*Exercise*: All of the entries need to be set down exactly as they read.

*Extracted page text data*:
.....
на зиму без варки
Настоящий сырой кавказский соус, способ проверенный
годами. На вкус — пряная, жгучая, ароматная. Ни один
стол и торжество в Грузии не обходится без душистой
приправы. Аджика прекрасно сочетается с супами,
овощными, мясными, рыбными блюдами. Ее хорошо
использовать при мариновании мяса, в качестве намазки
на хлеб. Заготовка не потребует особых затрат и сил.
.....
*Solved problem*:
на зиму без варки
Настоящий сырой кавказский соус, способ проверенный
годами. На вкус — пряная, жгучая, ароматная. Ни один
стол и торжество в Грузии не обходится без душистой
приправы. Аджика прекрасно сочетается с супами,
овощными, мясными, рыбными блюдами. Ее хорошо
использовать при мариновании мяса, в качестве намазки
на хлеб. Заготовка не потребует особых затрат и сил.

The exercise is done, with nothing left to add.